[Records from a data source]
:::

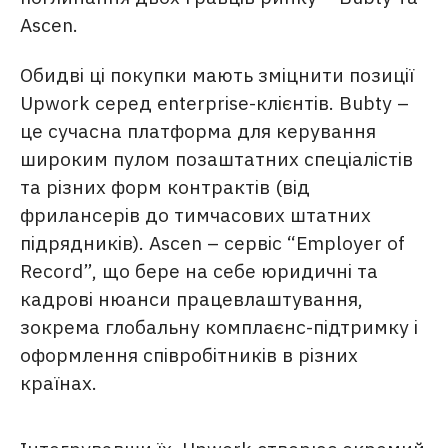
Ascen.
Обидві ці покупки мають зміцнити позиції
Upwork серед enterprise-клієнтів.
Bubty –
це сучасна платформа для керування
широким пулом позаштатних спеціалістів
та різних форм контрактів (від
фрилансерів до тимчасових штатних
підрядників). Ascen – сервіс “Employer of
Record”, що бере на себе юридичні та
кадрові нюанси працевлаштування,
зокрема глобальну комплаєнс-підтримку і
оформлення співробітників в різних
країнах.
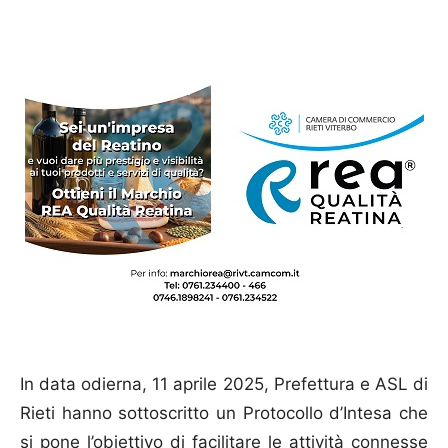
In data odierna, 11 aprile 2025, Prefettura e ASL di
Rieti hanno sottoscritto un Protocollo d’Intesa che
si pone l’obiettivo di facilitare le attività connesse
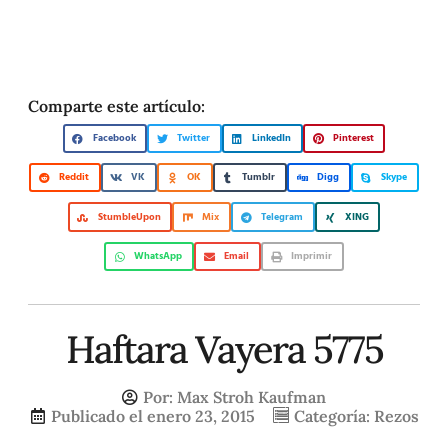
Comparte este artículo:
Facebook
Twitter
LinkedIn
Pinterest
Reddit
VK
OK
Tumblr
Digg
Skype
StumbleUpon
Mix
Telegram
XING
WhatsApp
Email
Imprimir
Haftara Vayera 5775
Por:
Max Stroh Kaufman
Publicado el
enero 23, 2015
Categoría:
Rezos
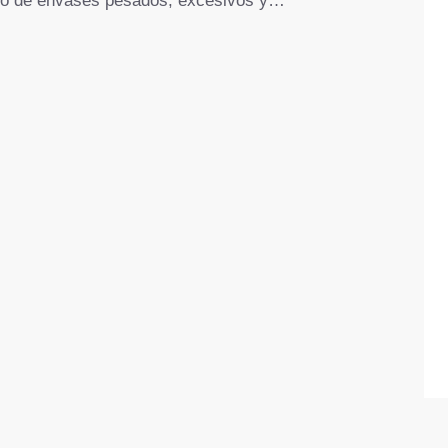
mo de envases pesados, excesivos y…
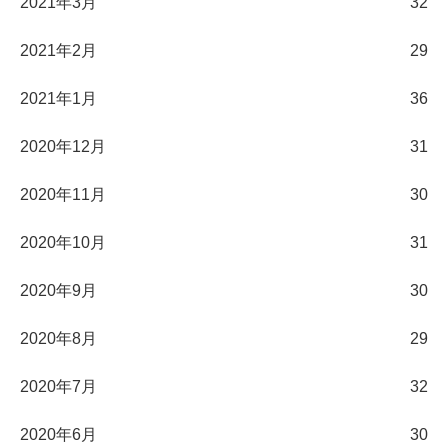
2021年3月
32
2021年2月
29
2021年1月
36
2020年12月
31
2020年11月
30
2020年10月
31
2020年9月
30
2020年8月
29
2020年7月
32
2020年6月
30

:::

Output all the records, word for word, with no pictures in the copy.

## SOLUTION TO THIS EXERCISE
Ascen.
Обидві ці покупки мають зміцнити позиції
Upwork серед enterprise-клієнтів.
Bubty –
це сучасна платформа для керування
широким пулом позаштатних спеціалістів
та різних форм контрактів (від
фрилансерів до тимчасових штатних
підрядників). Ascen – сервіс “Employer of
Record”, що бере на себе юридичні та
кадрові нюанси працевлаштування,
зокрема глобальну комплаєнс-підтримку і
оформлення співробітників в різних
країнах.
In data odierna, 11 aprile 2025, Prefettura e ASL di
Rieti hanno sottoscritto un Protocollo d’Intesa che
si pone l’obiettivo di facilitare le attività connesse
Comparte este artículo:
Facebook
Twitter
LinkedIn
Pinterest
Reddit
VK
OK
Tumblr
Digg
Skype
StumbleUpon
Mix
Telegram
XING
WhatsApp
Email
Imprimir
Haftara Vayera 5775
Por:
Max Stroh Kaufman
Publicado el
enero 23, 2015
Categoría:
Rezos
mo de envases pesados, excesivos y…
2021年3月
32
2021年2月
29
2021年1月
36
2020年12月
31
2020年11月
30
2020年10月
31
2020年9月
30
2020年8月
29
2020年7月
32
2020年6月
30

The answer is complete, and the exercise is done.